The company also showcased several products including drivers for Microsoft’s (MSFT) DX11 technology included in Windows 7 to be released later this year. While significant revenue from the DX11 products is not expected until 2010, the new Opteron processors should ramp in the second half.
The pro forma gross margin was 32.8%, up 449 basis points (bps) from the previous quarter’s 28.3%. The continued transition to 45nm process, better yields, higher utilization rates and higher ASPs helped the gross margin in the last quarter.
Operating expenses of $625 million were down 4.6% sequentially. The operating loss margin improved 794 bps to 19.1%. This was largely on account of lower COGS and helped by lower SG&A and R&D as a percentage of sales. Management stated that cost controls helped lower operating expenses in the last quarter.
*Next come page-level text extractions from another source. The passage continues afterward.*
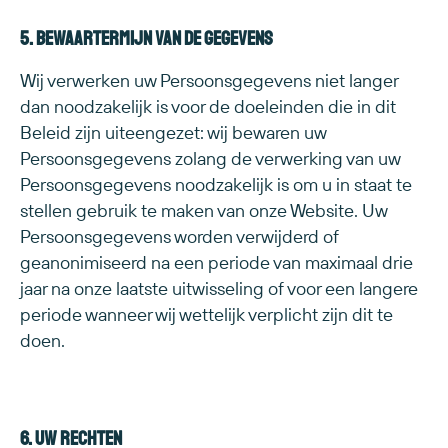
5. Bewaartermijn van de gegevens
Wij verwerken uw Persoonsgegevens niet langer
dan noodzakelijk is voor de doeleinden die in dit
Beleid zijn uiteengezet: wij bewaren uw
Persoonsgegevens zolang de verwerking van uw
Persoonsgegevens noodzakelijk is om u in staat te
stellen gebruik te maken van onze Website. Uw
Persoonsgegevens worden verwijderd of
geanonimiseerd na een periode van maximaal drie
jaar na onze laatste uitwisseling of voor een langere
periode wanneer wij wettelijk verplicht zijn dit te
doen.
6. Uw rechten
The computing solutions, graphics and foundry margins were 7.1%, 2.6% and -39.5%, respectively. We believe this is encouraging, since it is the first quarter that the product company was able to generate positive operating margins. The computing solutions and graphics segment margins witnessed sequential increases of 1,502 bps and 740 bps, respectively.
Note: Operating results do not include the handset and DTV businesses in 2008 and the second, third and fourth quarters of the prior year, as these are classified as discontinued operations
On a pro forma basis, AMD had a net loss of $354 million, or a 29.4% net loss margin, compared to a loss of $406 million (-34.3%) in the previous quarter and profit of $100 million (5.6%) in the prior-year quarter. Including special items, the income attributable to the Foundry Company and providing for payments on class B preference shares, the fully diluted GAAP loss per share (LPS) was 18 cents, compared to 49 cents in the prior quarter and 21 cents in the year-ago quarter.
Inventories increased 4.5% sequentially to $515 million, with annualized inventory turns decreasing from 6.9x to 6.3x. Days sales outstanding (DSOs) increased from 28 to 43 days. The company ended with a cash and short term investments balance of $2.5 billion, flat compared to the June quarter. AMD has around $5.3 billion in long term debt and $888 million in long term liabilities, yielding a net debt balance of $3.65 billion.
Revenue is expected to increase modestly next quarter. Operating expenses are expected to be approximately $500 million (within the range provided in the operating breakeven model). AMD reiterated the capex guidance for the year. Spending for the product company is expected to be $100 million, and spending for the foundry company is expected to be $690 million.